Keep scrolling to see an updated version of Johnson’s photo essay, which shows the effects of Canadian oil mining — a process in which oil-laden sand is dug from the ground, the fuel separated out, and the land converted back into use for wild plants and animals. Today that process makes up about 50% of the Keystone XL pipeline’s oil, while less-visible “in situ” pumping generates the rest.
This story was originally published on March 24, 2017. It has been updated with new information.
To get a look at the oil sand mines, we rented this Cessna 172, which the pilot was allowed to bring down to 1,000 feet. Through the open window we could see what really goes on in one of the most controversial places on the planet.
The Alberta oil sands are spread across more than 54,000 square miles, but we’re taking a look at just a small part of it. The red line is an approximate outline of the entire deposit — the green is where we were flying.
Thousands flock here to make real money in the oil sands, where creating synthetic crude begins in the strip mine. This is how the oil sands have been harvested since 1967.
Only two companies worked the sands in 1998. In May 2012 there were more than 10 times that number.
That’s because in the late ’90s, oil prices rose, the Canadian government restructured its royalty system, and new technology caused a huge boom.
From small companies to conglomerates like Shell, each outfit starts off the same way.
First they cut down all the trees.
Then they scrape away the shallow layer of leafy, peaty topsoil called muskeg.
Trucks and shovels move in to scoop up the oil sand. This shovel is electric and scoops up 90 tons in one load. It takes about 2.5 tons of sand to produce one barrel of oil.
The Cat 797 dump trucks are the largest in the world and can haul 1 million pounds in a single load — more weight than a fully loaded Boeing 747 airplane.
They’re so large people say they can drive over a Ford F-150 like it’s a ‘speed bump.’ This shot of one inside a mechanic’s shop shows what they mean.
The dump trucks are everywhere out here, carrying chunks of compacted oil sand…
… Often across bridges like these, which are supposed to be the strongest in the world.
Crushing plants like this break up the chunks into a fine mixture that can be transported along the conveyor belts below.
The conveyors take the sand to be conditioned — the first step in separating it from the oil.
Conditioning mixes the oil sand with water to create a slurry, in which oil begins to separate from the sand.

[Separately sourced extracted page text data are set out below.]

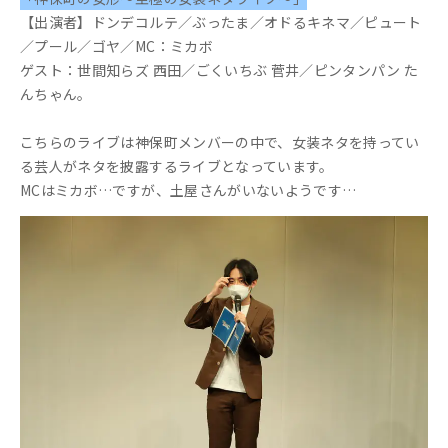
【出演者】ドンデコルテ／ぶったま／オドるキネマ／ピュート
／プール／ゴヤ／MC：ミカボ
ゲスト：世間知らズ 西田／ごくいちぶ 菅井／ピンタンパン た
んちゃん。
こちらのライブは神保町メンバーの中で、女装ネタを持ってい
る芸人がネタを披露するライブとなっています。
MCはミカボ…ですが、土屋さんがいないようです…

The slurry is then piped to containers where it separates into three parts: Oil froth on top; sand on the bottom; and oil, sand, clay, and water in the middle.

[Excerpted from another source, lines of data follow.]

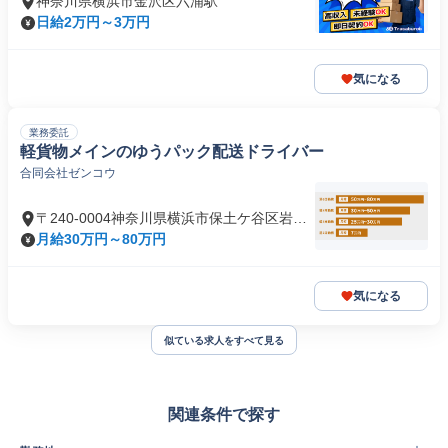
神奈川県横浜市金沢区六浦駅
日給2万円～3万円
気になる
業務委託
軽貨物メインのゆうパック配送ドライバー
合同会社ゼンコウ
〒240-0004神奈川県横浜市保土ケ谷区岩間
町
月給30万円～80万円
気になる
似ている求人をすべて見る
関連条件で探す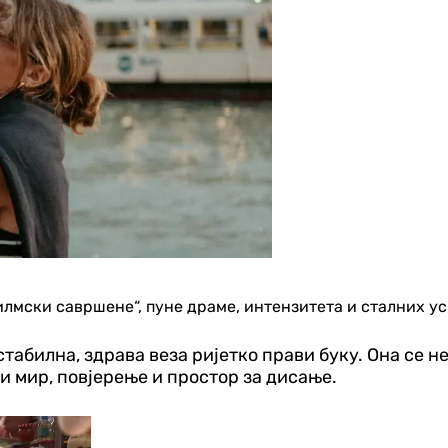
филмски савршене“, пуне драме, интензитета и сталних ус
стабилна, здрава веза ријетко прави буку. Она се н
и мир, повјерење и простор за дисање.
Бања Лука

The sand and water mixture in the middle is pumped to open storage areas called tailings ponds.
The ponds are vast and some look more like lakes.
Most ponds are coated in a sheen of oil that can be deadly to waterfowl, like ducks and geese, that land on its surface.

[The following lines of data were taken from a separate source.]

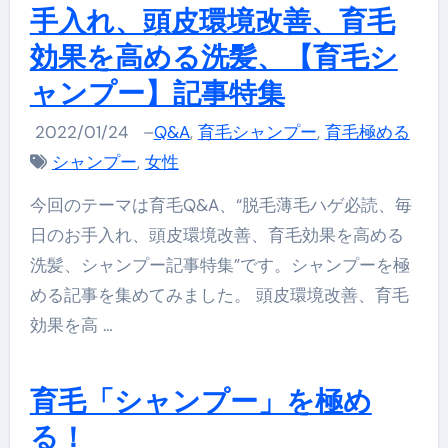
手入れ、頭皮環境改善、育毛
効果を高める洗髪、【育毛シ
ャンプー】記事特集
2022/01/24
–
Q&A
,
育毛シャンプー
,
育毛極める
シャンプー
,
女性
今回のテーマは育毛Q&A、“脱毛薄毛ハゲ必読、毎
日のお手入れ、頭皮環境改善、育毛効果を高める
洗髪、シャンプー記事特集”です。シャンプーを極
める記事を集めてみました。 頭皮環境改善、育毛
効果を高 …
育毛「シャンプー」を極め
る！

Scarecrows like this are all over the ponds to help keep birds away.
The ponds are used to clarify the oil-water slurry. Solids slowly sink to the bottom, chemicals and oil float to the top.
The surface chemicals are skimmed off with floating lines like those used in oil spills.
To give an idea of the size: That dump truck passing the pond is 50 feet long.
This is what one pond looks like on the ground.
And this is what the surface material looks like up-close.
After the surface water is skimmed, it’s relatively free of sediment and chemicals, and is pumped from one pond to another. This clarified water is supposed to provide 90 percent of what the oil companies need to start all over again.
The solids left behind will be used to reclaim the land as the operation moves on.
As the sand finally dries, it turns white. Sound cannons boom in these areas to scare birds away, especially after a 2010 incident where hundreds of ducks landed on a roadside pond and died.
Oil companies are required to return the land to its original condition and this reclaimed section, populated with Wood Bison, is not far from the pond.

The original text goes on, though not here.